ASSIGNMENT
Of the entries below, return only those lines from the line with "capitalem (1214, 288)" to the line with "audent (654, 288)", exactly, both included.

PROVIDED ENTRIES
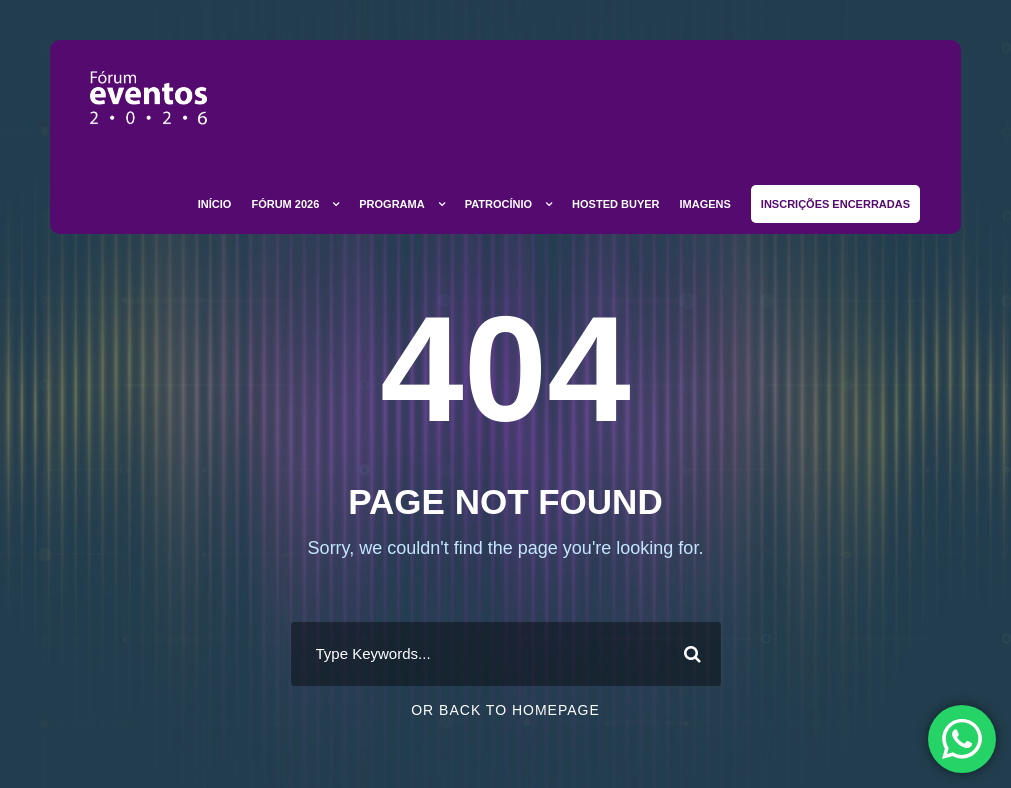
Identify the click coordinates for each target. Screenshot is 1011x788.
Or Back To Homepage (505, 710)
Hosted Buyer (615, 204)
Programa (391, 204)
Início (215, 204)
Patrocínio (498, 204)
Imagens (705, 204)
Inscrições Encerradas (835, 204)
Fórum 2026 (285, 204)
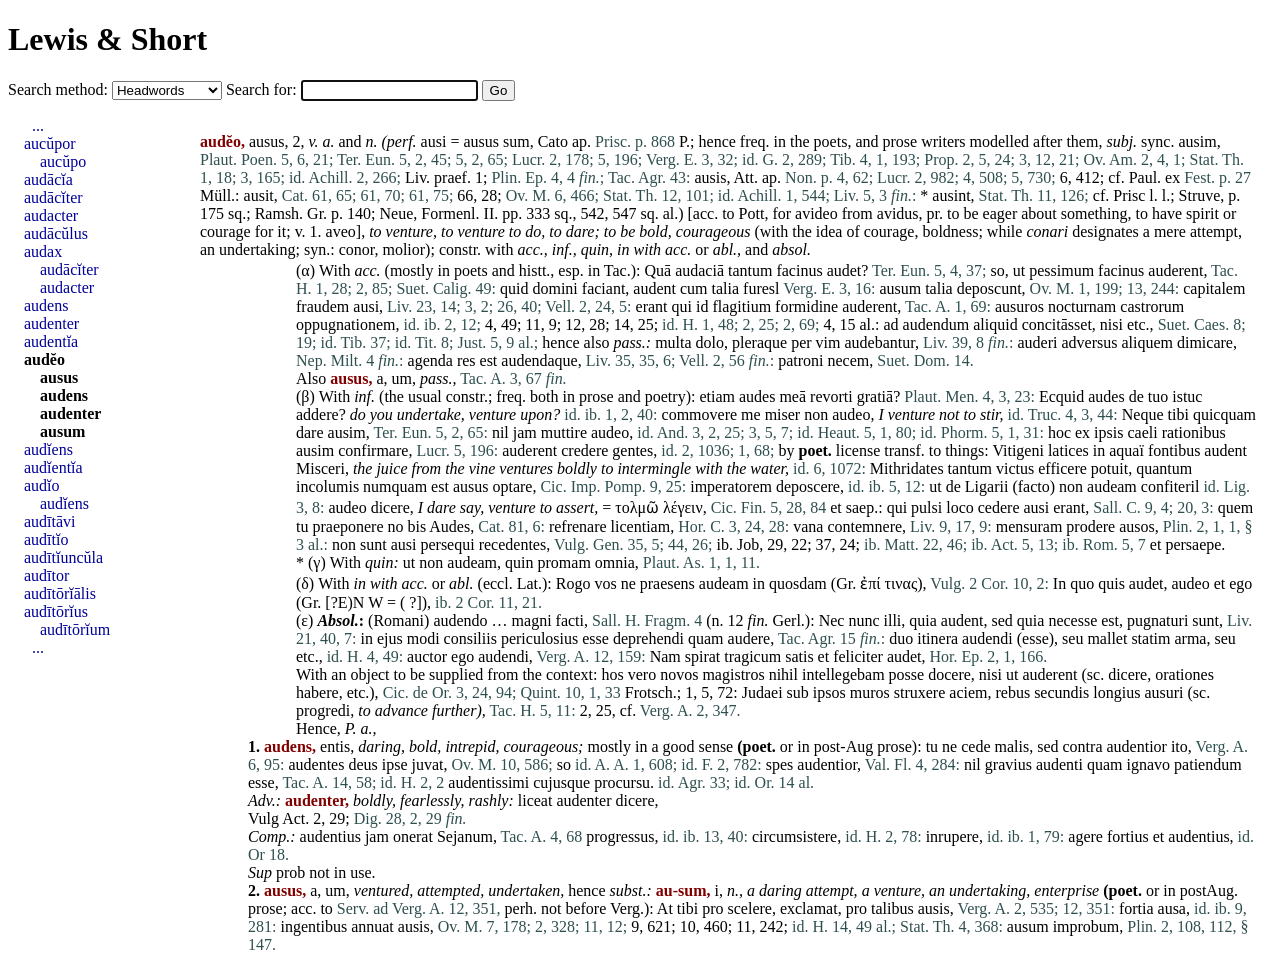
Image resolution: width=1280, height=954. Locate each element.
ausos (1137, 526)
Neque (1143, 414)
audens (46, 305)
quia (923, 620)
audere (749, 638)
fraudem (322, 306)
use (360, 872)
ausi (434, 141)
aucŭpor (50, 143)
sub (798, 692)
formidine (806, 306)
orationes (1184, 674)
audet (844, 270)
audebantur (879, 342)
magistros (733, 674)
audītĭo (46, 539)
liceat (535, 800)
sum (516, 141)
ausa (1172, 908)
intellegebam (843, 674)
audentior (1136, 746)
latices (1068, 450)
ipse (395, 764)
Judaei (762, 692)
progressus (620, 836)
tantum (750, 270)
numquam (395, 486)
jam (525, 432)
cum (694, 288)
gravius (1008, 764)
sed (1002, 620)
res (466, 360)
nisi (1111, 324)
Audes (449, 526)
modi (423, 638)
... (38, 125)
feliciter (858, 656)
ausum (900, 288)
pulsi (926, 507)
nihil (783, 674)
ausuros (1019, 306)
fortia (1136, 908)
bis (417, 526)
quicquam (1224, 414)
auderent (1175, 270)
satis (799, 656)
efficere (1062, 468)
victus (1015, 468)
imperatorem (731, 486)
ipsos (829, 692)
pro (712, 908)
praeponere (347, 526)
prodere (1090, 526)
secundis (1061, 692)
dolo (710, 342)
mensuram (1029, 526)
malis (1012, 746)
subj (1119, 141)
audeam (1112, 486)
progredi (323, 710)
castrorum (1152, 306)
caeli (1142, 432)
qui (682, 306)
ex (1172, 177)
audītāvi (50, 521)
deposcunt (989, 288)
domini (554, 288)
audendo (460, 620)
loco (960, 507)
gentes (632, 450)
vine (482, 468)
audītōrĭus (56, 611)
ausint (951, 195)
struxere (920, 692)
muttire (564, 432)
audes (757, 396)
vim (828, 342)
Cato (553, 141)
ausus (481, 141)
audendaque (539, 360)
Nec (832, 620)
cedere (999, 507)
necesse (1072, 620)
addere (317, 414)
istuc (1187, 396)
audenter (583, 800)
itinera (937, 638)
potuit (1109, 468)
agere (1085, 836)
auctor (427, 656)
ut (1019, 270)
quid (514, 288)
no (396, 526)
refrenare (578, 526)
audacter (51, 215)
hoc (1059, 432)
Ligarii (987, 486)
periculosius (539, 638)
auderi (1037, 342)
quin (595, 249)
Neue (397, 213)
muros (870, 692)
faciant (604, 288)
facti (570, 620)
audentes (316, 764)
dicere (390, 507)
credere (584, 450)
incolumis (327, 486)
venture (409, 231)
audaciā (699, 270)
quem (1236, 507)
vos (605, 583)
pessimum (1061, 270)
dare (580, 231)
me (751, 414)
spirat (703, 656)
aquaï (1126, 450)
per (801, 342)
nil (500, 432)
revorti (831, 396)
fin (756, 620)
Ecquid (1061, 396)
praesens (667, 583)
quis (1111, 583)
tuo (1158, 396)
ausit (259, 195)
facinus (799, 270)
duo (901, 638)
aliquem (1147, 342)
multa (673, 342)
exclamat (809, 908)
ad (890, 324)
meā (792, 396)
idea (829, 231)
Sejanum (465, 836)
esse (595, 638)
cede (975, 746)
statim (1150, 638)
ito (1179, 746)
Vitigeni (1017, 450)
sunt (373, 544)
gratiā (875, 396)
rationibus (1194, 432)
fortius (1128, 836)
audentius (330, 836)
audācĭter (53, 197)
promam (564, 562)
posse (907, 674)
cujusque (561, 782)
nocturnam (1082, 306)
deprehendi (648, 638)
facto (1034, 486)
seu (1072, 638)
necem (849, 360)
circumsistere (794, 836)
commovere (700, 414)
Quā (657, 270)
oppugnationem (346, 324)
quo (1082, 583)
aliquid (995, 324)
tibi (1178, 414)
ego (1240, 583)
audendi (987, 638)
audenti (1059, 764)
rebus (1012, 692)
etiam (717, 396)
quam (706, 638)
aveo (341, 231)
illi (893, 620)
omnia (615, 562)
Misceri (320, 468)
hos (613, 674)
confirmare (373, 450)
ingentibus (313, 926)
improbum (1086, 926)
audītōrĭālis (60, 593)
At (665, 908)
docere (949, 674)
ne (628, 583)
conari (1047, 231)
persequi (447, 544)
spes (780, 764)
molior (403, 249)
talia (726, 288)
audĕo (44, 359)
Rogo (573, 583)
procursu (622, 782)
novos (679, 674)
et (836, 507)
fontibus (1174, 450)
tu (302, 526)
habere (317, 692)
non (816, 414)
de (1136, 396)
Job (748, 544)
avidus (898, 213)
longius (1116, 692)
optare (512, 486)
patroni (800, 360)
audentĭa (51, 341)
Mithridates (907, 468)
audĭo (42, 485)
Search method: (60, 89)
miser (783, 414)
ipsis (1108, 432)
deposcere (808, 486)
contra (1083, 746)
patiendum (1208, 764)
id (702, 306)
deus (362, 764)
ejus (390, 638)
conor (357, 249)
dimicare (1205, 342)
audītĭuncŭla (63, 557)
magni (532, 620)
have (1167, 213)
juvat (428, 764)
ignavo (1149, 764)
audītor (46, 575)
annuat (372, 926)
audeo (851, 414)
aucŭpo (63, 161)
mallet (1107, 638)
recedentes (513, 544)
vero (642, 674)
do (533, 231)
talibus (892, 908)
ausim (1197, 141)
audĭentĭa (53, 467)
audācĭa (48, 179)
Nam (665, 656)
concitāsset (1057, 324)
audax (43, 251)
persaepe (1193, 544)
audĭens (48, 449)
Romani (398, 620)
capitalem (1214, 288)
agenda (430, 360)
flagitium (741, 306)
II (489, 213)
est (489, 360)
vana (808, 526)
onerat (413, 836)
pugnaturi (1157, 620)
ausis (710, 177)
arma (1190, 638)
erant (652, 306)
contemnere (864, 526)
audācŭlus (56, 233)
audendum (936, 324)
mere (1170, 231)
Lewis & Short (107, 39)
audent (654, 288)
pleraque (759, 342)
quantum (1164, 468)
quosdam (798, 583)
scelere (750, 908)
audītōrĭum (75, 629)
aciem (968, 692)
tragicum (752, 656)
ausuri (1163, 692)
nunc (863, 620)
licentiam (641, 526)
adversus (1089, 342)
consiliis (470, 638)
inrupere (952, 836)
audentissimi (488, 782)
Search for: (263, 89)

RESULT OF THIS EXERCISE
capitalem (1214, 288)
agenda (430, 360)
flagitium (741, 306)
II (489, 213)
est (489, 360)
vana (808, 526)
onerat (413, 836)
pugnaturi (1157, 620)
ausis (710, 177)
arma (1190, 638)
erant (652, 306)
contemnere (864, 526)
audācŭlus (56, 233)
audendum (936, 324)
mere (1170, 231)
Lewis & Short (107, 39)
audent (654, 288)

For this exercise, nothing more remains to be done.